_WORK TO COMPLETE:_ In the material below, the lines containing the word "dine" are required; copy each of them.

_EXERCISE MATERIALS:_
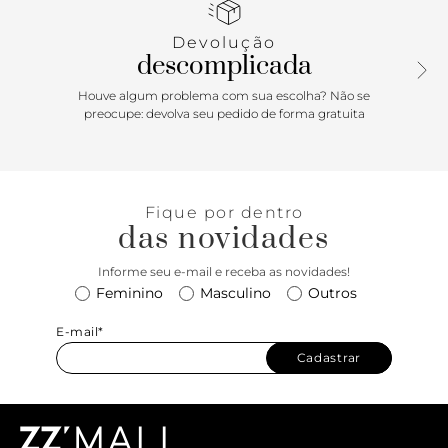
Devolução
descomplicada
Houve algum problema com sua escolha? Não se
preocupe: devolva seu pedido de forma gratuita
Fique por dentro
das novidades
Informe seu e-mail e receba as novidades!
Feminino
Masculino
Outros
E-mail*
Cadastrar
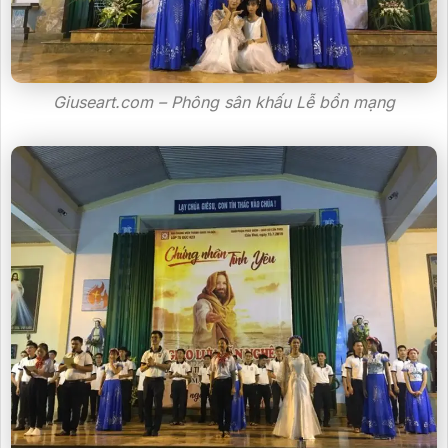
Giuseart.com – Phông sân khấu Lễ bổn mạng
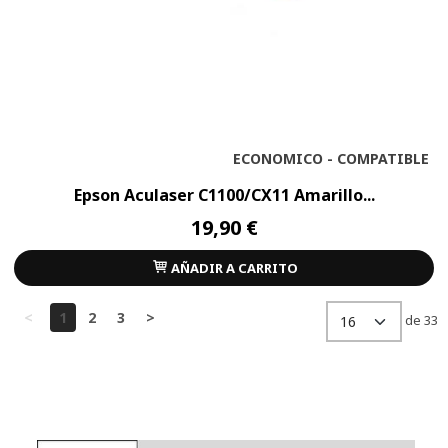
ECONOMICO - COMPATIBLE
Epson Aculaser C1100/CX11 Amarillo...
19,90 €
AÑADIR A CARRITO
<
1
2
3
>
de 33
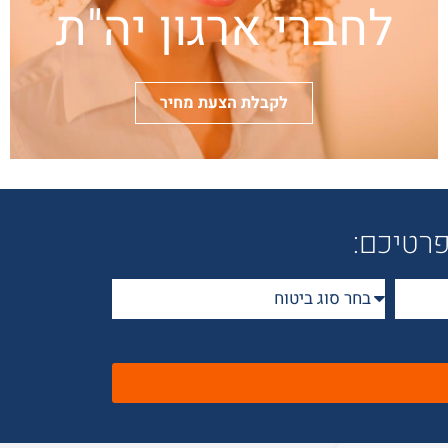
לחברי ארגון יה"ת
לקבלת הצעת מחיר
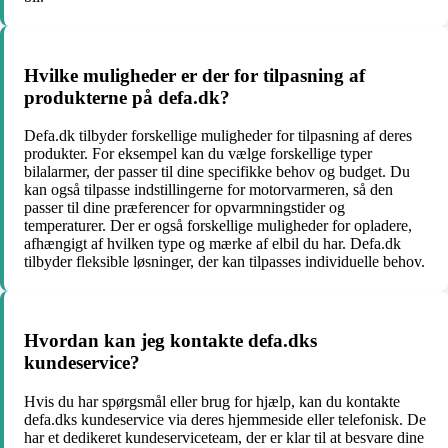
Hvilke muligheder er der for tilpasning af
produkterne på defa.dk?
Defa.dk tilbyder forskellige muligheder for tilpasning af deres
produkter. For eksempel kan du vælge forskellige typer
bilalarmer, der passer til dine specifikke behov og budget. Du
kan også tilpasse indstillingerne for motorvarmeren, så den
passer til dine præferencer for opvarmningstider og
temperaturer. Der er også forskellige muligheder for opladere,
afhængigt af hvilken type og mærke af elbil du har. Defa.dk
tilbyder fleksible løsninger, der kan tilpasses individuelle behov.
Hvordan kan jeg kontakte defa.dks
kundeservice?
Hvis du har spørgsmål eller brug for hjælp, kan du kontakte
defa.dks kundeservice via deres hjemmeside eller telefonisk. De
har et dedikeret kundeserviceteam, der er klar til at besvare dine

_TASK RESULT:_
bilalarmer, der passer til dine specifikke behov og budget. Du
passer til dine præferencer for opvarmningstider og
har et dedikeret kundeserviceteam, der er klar til at besvare dine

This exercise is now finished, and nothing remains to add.